Compton told Yaffe that he has offered to dedicate his portion of the road to the city.
He insisted that the gate was not preventing Forest Park Drive’s 18 residents from coming and going from their houses because there is an alternate way in and out.
Residents have disputed that, arguing that the only other access is by foot over a steep trail and wooden staircase or across a field and up a steeply sloped hill -- a route that would require a four-wheel-drive vehicle.
The temporary restraining order was sought by residents Ilse Ackermann and her husband, Meeno Peluce. In court papers, they asserted they had freely used Forest Park Drive since purchasing their home in late 2002 from Compton.

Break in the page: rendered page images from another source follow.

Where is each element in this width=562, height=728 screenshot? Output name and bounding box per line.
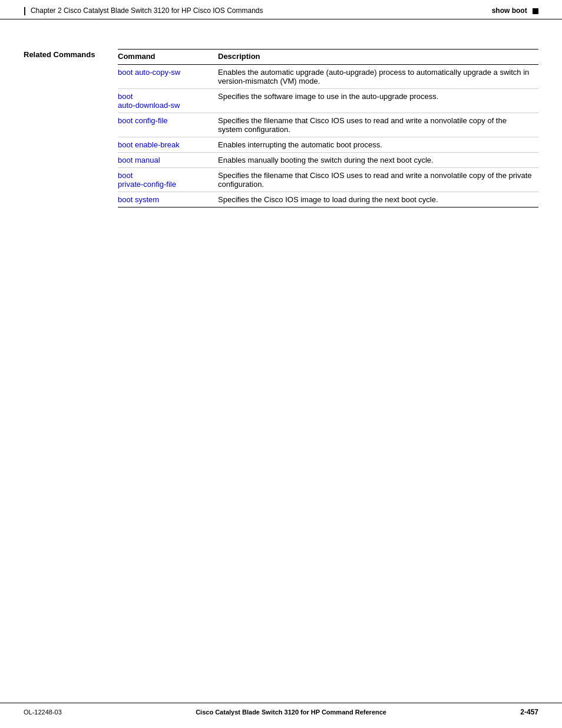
footer-doc-id: OL-12248-03 — [24, 709, 62, 716]
description-cell: Enables manually booting the switch duri… — [218, 153, 538, 168]
table-row: boot manualEnables manually booting the … — [118, 153, 538, 168]
page-header: | Chapter 2 Cisco Catalyst Blade Switch … — [0, 0, 562, 19]
table-row: boot systemSpecifies the Cisco IOS image… — [118, 192, 538, 207]
chapter-text: Chapter 2 Cisco Catalyst Blade Switch 31… — [31, 6, 263, 15]
table-row: bootauto-download-swSpecifies the softwa… — [118, 89, 538, 113]
description-cell: Specifies the filename that Cisco IOS us… — [218, 168, 538, 192]
header-command: show boot — [492, 6, 538, 15]
page-footer: OL-12248-03 Cisco Catalyst Blade Switch … — [0, 703, 562, 716]
command-link[interactable]: boot enable-break — [118, 140, 180, 149]
table-row: boot auto-copy-swEnables the automatic u… — [118, 65, 538, 89]
footer-page-number: 2-457 — [520, 708, 538, 716]
command-text: show boot — [492, 6, 527, 15]
header-pipe: | — [24, 6, 26, 15]
command-link[interactable]: boot config-file — [118, 116, 168, 125]
command-cell[interactable]: bootprivate-config-file — [118, 168, 218, 192]
black-square-icon — [533, 8, 538, 14]
command-cell[interactable]: bootauto-download-sw — [118, 89, 218, 113]
command-cell[interactable]: boot auto-copy-sw — [118, 65, 218, 89]
table-row: bootprivate-config-fileSpecifies the fil… — [118, 168, 538, 192]
footer-title: Cisco Catalyst Blade Switch 3120 for HP … — [62, 709, 520, 716]
command-link[interactable]: bootprivate-config-file — [118, 171, 176, 189]
description-cell: Enables interrupting the automatic boot … — [218, 137, 538, 153]
description-cell: Enables the automatic upgrade (auto-upgr… — [218, 65, 538, 89]
page-container: | Chapter 2 Cisco Catalyst Blade Switch … — [0, 0, 562, 728]
content-area: Related Commands Command Description boo… — [0, 19, 562, 231]
command-link[interactable]: boot system — [118, 195, 159, 204]
commands-table: Command Description boot auto-copy-swEna… — [118, 49, 538, 207]
command-link[interactable]: boot auto-copy-sw — [118, 68, 180, 77]
command-link[interactable]: bootauto-download-sw — [118, 92, 180, 110]
command-link[interactable]: boot manual — [118, 156, 160, 164]
col-header-description: Description — [218, 50, 538, 65]
col-header-command: Command — [118, 50, 218, 65]
description-cell: Specifies the Cisco IOS image to load du… — [218, 192, 538, 207]
command-cell[interactable]: boot system — [118, 192, 218, 207]
command-cell[interactable]: boot config-file — [118, 113, 218, 137]
description-cell: Specifies the filename that Cisco IOS us… — [218, 113, 538, 137]
table-row: boot enable-breakEnables interrupting th… — [118, 137, 538, 153]
table-header-row: Command Description — [118, 50, 538, 65]
header-chapter: | Chapter 2 Cisco Catalyst Blade Switch … — [24, 6, 263, 15]
command-cell[interactable]: boot manual — [118, 153, 218, 168]
description-cell: Specifies the software image to use in t… — [218, 89, 538, 113]
section-label: Related Commands — [24, 49, 118, 207]
related-commands-section: Related Commands Command Description boo… — [24, 49, 538, 207]
command-cell[interactable]: boot enable-break — [118, 137, 218, 153]
table-row: boot config-fileSpecifies the filename t… — [118, 113, 538, 137]
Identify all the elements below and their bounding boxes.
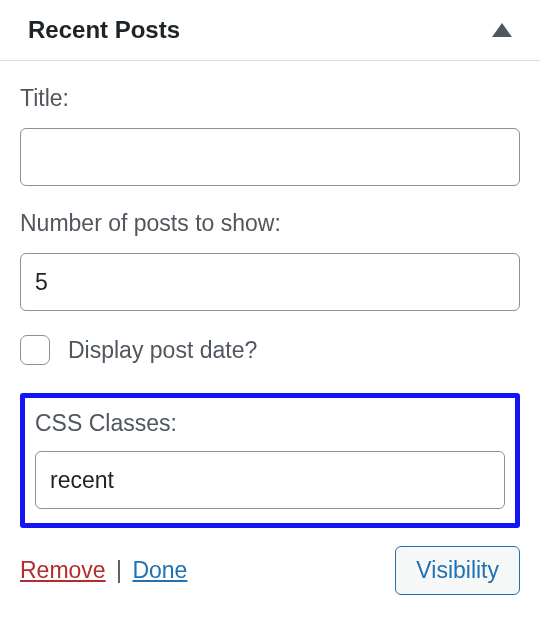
title-input[interactable] (20, 128, 520, 186)
title-label: Title: (20, 85, 520, 112)
css-classes-input[interactable] (35, 451, 505, 509)
posts-count-input[interactable] (20, 253, 520, 311)
separator: | (116, 557, 122, 583)
collapse-up-icon (492, 23, 512, 37)
display-date-checkbox[interactable] (20, 335, 50, 365)
display-date-row: Display post date? (20, 335, 520, 365)
footer-links: Remove | Done (20, 557, 187, 584)
title-field-row: Title: (20, 85, 520, 186)
posts-count-field-row: Number of posts to show: (20, 210, 520, 311)
widget-body: Title: Number of posts to show: Display … (0, 61, 540, 615)
display-date-label: Display post date? (68, 337, 257, 364)
css-classes-label: CSS Classes: (35, 410, 505, 437)
done-link[interactable]: Done (132, 557, 187, 583)
posts-count-label: Number of posts to show: (20, 210, 520, 237)
visibility-button[interactable]: Visibility (395, 546, 520, 595)
remove-link[interactable]: Remove (20, 557, 106, 583)
css-classes-highlight: CSS Classes: (20, 393, 520, 528)
widget-footer: Remove | Done Visibility (20, 542, 520, 595)
widget-header[interactable]: Recent Posts (0, 0, 540, 61)
widget-title: Recent Posts (28, 16, 180, 44)
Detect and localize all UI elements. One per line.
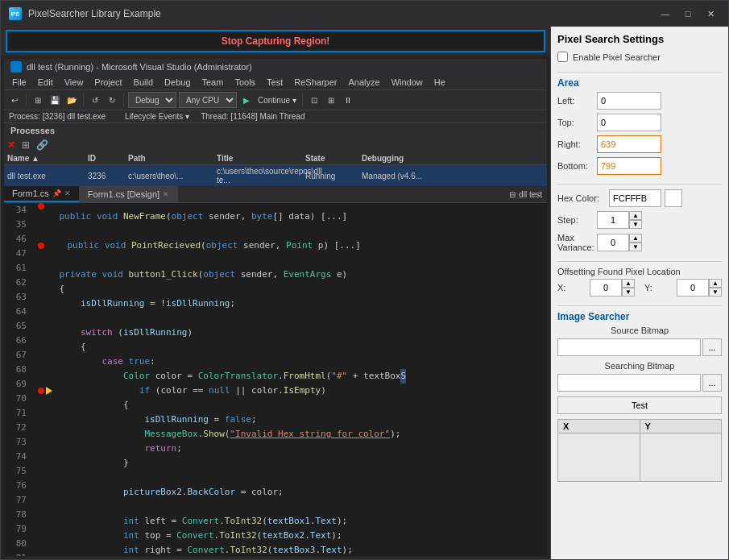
detach-icon[interactable]: 🔗 [36,139,48,151]
col-title: Title [217,154,305,163]
code-lines[interactable]: public void NewFrame(object sender, byte… [33,203,547,556]
right-input[interactable] [597,135,661,153]
code-area: 34 35 46 47 61 62 63 64 65 66 67 [4,203,547,556]
line-num-67: 67 [10,348,27,363]
step-down-button[interactable]: ▼ [629,220,642,229]
attach-icon[interactable]: ⊞ [22,139,30,151]
vs-toolbar: ↩ ⊞ 💾 📂 ↺ ↻ Debug Any CPU [4,89,547,110]
max-variance-label: Max Variance: [557,233,594,252]
line-num-81: 81 [10,551,27,556]
code-line-34 [38,203,547,209]
code-gutter: 34 35 46 47 61 62 63 64 65 66 67 [4,203,33,556]
menu-window[interactable]: Window [387,77,428,88]
app-icon: PS [9,7,22,20]
process-row: dll test.exe 3236 c:\users\theo\... c:\u… [4,165,547,186]
code-line-63: { [38,282,547,297]
toolbar-pause-icon[interactable]: ⏸ [341,93,355,107]
config-dropdown[interactable]: Debug [128,92,176,108]
offset-y-input[interactable] [677,279,709,297]
left-input[interactable] [597,92,661,110]
tab-design-close-icon[interactable]: ✕ [163,190,169,198]
toolbar-fwd-icon[interactable]: ↻ [105,93,119,107]
menu-view[interactable]: View [60,77,89,88]
toolbar-save-icon[interactable]: 💾 [48,93,62,107]
toolbar-copy-icon[interactable]: ⊞ [31,93,45,107]
code-line-65 [38,311,547,326]
menu-project[interactable]: Project [89,77,126,88]
process-id: 3236 [88,172,128,180]
line-num-63: 63 [10,290,27,305]
toolbar-back-icon[interactable]: ↺ [88,93,102,107]
max-variance-up-button[interactable]: ▲ [629,234,642,243]
code-line-74: return; [38,442,547,456]
offset-y-down-button[interactable]: ▼ [709,288,722,297]
offset-row: X: ▲ ▼ Y: ▲ ▼ [557,279,722,297]
toolbar-extra2-icon[interactable]: ⊞ [324,93,338,107]
line-num-62: 62 [10,276,27,290]
line-num-68: 68 [10,363,27,377]
image-searcher-title: Image Searcher [557,311,722,322]
menu-help[interactable]: He [429,77,450,88]
menu-test[interactable]: Test [262,77,288,88]
vs-screenshot: dll test (Running) - Microsoft Visual St… [1,56,550,559]
menu-debug[interactable]: Debug [159,77,195,88]
menu-analyze[interactable]: Analyze [343,77,384,88]
divider-3 [557,261,722,262]
max-variance-input[interactable] [597,234,629,251]
maximize-button[interactable]: □ [678,6,698,21]
code-line-70: if (color == null || color.IsEmpty) [38,384,547,398]
menu-edit[interactable]: Edit [33,77,58,88]
code-line-35: public void NewFrame(object sender, byte… [38,209,547,224]
line-num-80: 80 [10,537,27,551]
code-line-67: { [38,340,547,355]
menu-tools[interactable]: Tools [230,77,260,88]
line-num-47: 47 [10,247,27,261]
top-input[interactable] [597,114,661,131]
process-title: c:\users\theo\source\repos\dll te... [217,167,305,185]
xy-col-y: Y [640,420,722,433]
tab-form1-cs[interactable]: Form1.cs 📌 ✕ [4,186,80,202]
line-num-73: 73 [10,435,27,450]
bottom-input[interactable] [597,157,661,175]
offset-x-down-button[interactable]: ▼ [622,288,635,297]
max-variance-down-button[interactable]: ▼ [629,243,642,251]
tab-pin-icon[interactable]: 📌 [52,189,61,197]
col-path: Path [128,154,217,163]
xy-table: X Y [557,419,722,482]
code-tabs: Form1.cs 📌 ✕ Form1.cs [Design] ✕ ⊟ [4,186,547,203]
code-line-72: isDllRunning = false; [38,413,547,427]
close-button[interactable]: ✕ [701,6,720,21]
menu-resharper[interactable]: ReSharper [289,77,342,88]
minimize-button[interactable]: — [656,6,675,21]
step-input[interactable] [597,211,629,229]
capture-button[interactable]: Stop Capturing Region! [6,30,545,52]
platform-dropdown[interactable]: Any CPU [179,92,237,108]
toolbar-extra-icon[interactable]: ⊡ [307,93,321,107]
offset-x-up-button[interactable]: ▲ [622,279,635,288]
remove-process-icon[interactable]: ✕ [7,139,15,151]
enable-searcher-checkbox[interactable] [557,52,568,62]
code-line-78 [38,500,547,514]
test-button[interactable]: Test [557,396,722,414]
code-line-77: pictureBox2.BackColor = color; [38,485,547,500]
right-row: Right: [557,135,722,153]
toolbar-undo-icon[interactable]: ↩ [7,93,22,107]
toolbar-run-icon[interactable]: ▶ [239,93,254,107]
tab-close-icon[interactable]: ✕ [64,189,71,197]
searching-bitmap-input[interactable] [557,374,701,392]
offset-y-up-button[interactable]: ▲ [709,279,722,288]
toolbar-open-icon[interactable]: 📂 [64,93,79,107]
hex-color-input[interactable] [609,189,661,207]
source-bitmap-browse-button[interactable]: ... [702,338,722,356]
source-bitmap-row: ... [557,338,722,356]
vs-menu: File Edit View Project Build Debug Team … [4,75,547,89]
offset-x-input[interactable] [590,279,622,297]
menu-build[interactable]: Build [129,77,158,88]
source-bitmap-input[interactable] [557,338,701,356]
tab-form1-design[interactable]: Form1.cs [Design] ✕ [80,186,178,202]
menu-file[interactable]: File [7,77,31,88]
step-up-button[interactable]: ▲ [629,211,642,220]
searching-bitmap-browse-button[interactable]: ... [702,374,722,392]
code-editor: Form1.cs 📌 ✕ Form1.cs [Design] ✕ ⊟ [4,186,547,556]
menu-team[interactable]: Team [197,77,229,88]
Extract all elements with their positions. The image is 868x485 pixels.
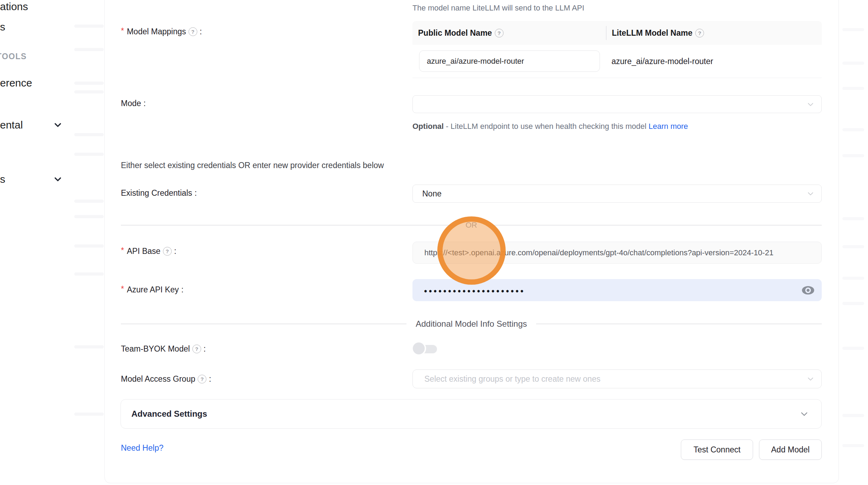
additional-settings-divider: Additional Model Info Settings xyxy=(121,319,822,329)
credentials-note: Either select existing credentials OR en… xyxy=(121,161,384,170)
ghost-line xyxy=(74,345,104,348)
ghost-line xyxy=(74,200,104,203)
public-model-name-input[interactable]: azure_ai/azure-model-router xyxy=(419,50,600,72)
ghost-line xyxy=(842,414,864,417)
help-icon[interactable]: ? xyxy=(495,29,504,37)
existing-credentials-select[interactable]: None xyxy=(412,185,822,203)
add-model-button[interactable]: Add Model xyxy=(759,439,822,460)
table-column-divider xyxy=(606,26,607,40)
help-icon[interactable]: ? xyxy=(189,27,197,36)
help-icon[interactable]: ? xyxy=(192,345,201,353)
advanced-settings-label: Advanced Settings xyxy=(121,409,207,419)
column-header-public-model-name: Public Model Name ? xyxy=(412,28,606,38)
mode-label: Mode : xyxy=(121,99,146,108)
test-connect-button[interactable]: Test Connect xyxy=(681,439,753,460)
required-asterisk: * xyxy=(121,26,124,36)
model-access-group-label: Model Access Group ? : xyxy=(121,374,211,384)
ghost-line xyxy=(842,245,864,248)
masked-api-key: ••••••••••••••••••••• xyxy=(412,284,525,296)
ghost-line xyxy=(74,272,104,276)
advanced-settings-panel[interactable]: Advanced Settings xyxy=(121,399,822,429)
team-byok-toggle-knob[interactable] xyxy=(413,342,425,354)
ghost-line xyxy=(74,90,104,93)
sidebar-item-s1[interactable]: s xyxy=(0,21,5,33)
ghost-line xyxy=(74,413,104,416)
azure-api-key-input[interactable]: ••••••••••••••••••••• xyxy=(412,279,822,301)
required-asterisk: * xyxy=(121,284,124,294)
ghost-line xyxy=(842,347,864,350)
model-mappings-label: * Model Mappings ? : xyxy=(121,27,202,36)
sidebar-item-s2[interactable]: s xyxy=(0,173,5,185)
or-divider: OR xyxy=(121,221,822,230)
required-asterisk: * xyxy=(121,246,124,255)
sidebar-item-ations[interactable]: ations xyxy=(0,1,28,13)
ghost-line xyxy=(842,154,864,157)
existing-credentials-label: Existing Credentials : xyxy=(121,188,197,198)
model-mapping-row: azure_ai/azure-model-router azure_ai/azu… xyxy=(412,45,822,78)
help-icon[interactable]: ? xyxy=(163,247,172,256)
sidebar-section-tools: TOOLS xyxy=(0,52,27,61)
mode-optional-hint: Optional - LiteLLM endpoint to use when … xyxy=(412,119,700,133)
ghost-line xyxy=(842,87,864,90)
api-base-label: * API Base ? : xyxy=(121,247,176,256)
column-header-litellm-model-name: LiteLLM Model Name ? xyxy=(606,28,704,38)
chevron-down-icon[interactable] xyxy=(53,174,63,185)
ghost-line xyxy=(74,215,104,218)
model-access-group-select[interactable]: Select existing groups or type to create… xyxy=(412,369,822,388)
ghost-line xyxy=(74,25,104,28)
existing-credentials-value: None xyxy=(413,189,442,199)
ghost-line xyxy=(74,133,104,136)
ghost-line xyxy=(842,28,864,31)
ghost-line xyxy=(74,153,104,156)
help-icon[interactable]: ? xyxy=(198,375,206,383)
model-mappings-table-header: Public Model Name ? LiteLLM Model Name ? xyxy=(412,21,822,45)
chevron-down-icon xyxy=(807,101,814,108)
team-byok-label: Team-BYOK Model ? : xyxy=(121,344,206,354)
sidebar: ations s TOOLS erence ental s xyxy=(0,0,104,485)
chevron-down-icon xyxy=(800,409,809,418)
eye-icon[interactable] xyxy=(801,285,815,295)
ghost-line xyxy=(842,444,864,447)
learn-more-link[interactable]: Learn more xyxy=(649,122,688,131)
sidebar-item-ental[interactable]: ental xyxy=(0,119,23,131)
ghost-line xyxy=(842,128,864,131)
ghost-line xyxy=(842,217,864,220)
or-divider-text: OR xyxy=(457,221,486,230)
chevron-down-icon xyxy=(807,190,814,198)
additional-settings-divider-text: Additional Model Info Settings xyxy=(406,319,536,329)
need-help-link[interactable]: Need Help? xyxy=(121,443,163,453)
ghost-line xyxy=(74,244,104,248)
chevron-down-icon[interactable] xyxy=(53,120,63,130)
litellm-model-name-value: azure_ai/azure-model-router xyxy=(611,45,713,78)
ghost-line xyxy=(842,62,864,65)
help-icon[interactable]: ? xyxy=(695,29,704,37)
ghost-line xyxy=(74,82,104,85)
ghost-line xyxy=(74,48,104,51)
ghost-line xyxy=(842,277,864,280)
api-base-value: https://<test>.openai.azure.com/openai/d… xyxy=(413,248,773,257)
model-name-hint: The model name LiteLLM will send to the … xyxy=(412,4,584,13)
mode-select[interactable] xyxy=(412,95,822,113)
sidebar-item-erence[interactable]: erence xyxy=(0,77,32,89)
azure-api-key-label: * Azure API Key : xyxy=(121,285,184,295)
ghost-line xyxy=(842,302,864,305)
model-access-group-placeholder: Select existing groups or type to create… xyxy=(413,374,600,384)
api-base-input[interactable]: https://<test>.openai.azure.com/openai/d… xyxy=(412,242,822,264)
chevron-down-icon xyxy=(807,375,814,383)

“If they’ve been using this road for five years, why don’t they have a prescriptive easement” that allows them to continue driving on it? Yaffe asked Compton. “They’ve used it openly and notoriously.”
He ordered Compton not to interfere with either vehicular or pedestrian access along Forest Park Drive.
A representative of the Los Angeles city attorney’s office attended the court session but did not participate.
Attorney Bruce Landau represented Ackermann and Peluce.
“We’re a little outraged we had to acquire private counsel,” Ackermann said afterward.
Peluce said the pair borrowed money from relatives to finance the case. “We’re doing this on behalf of the neighborhood,” he said.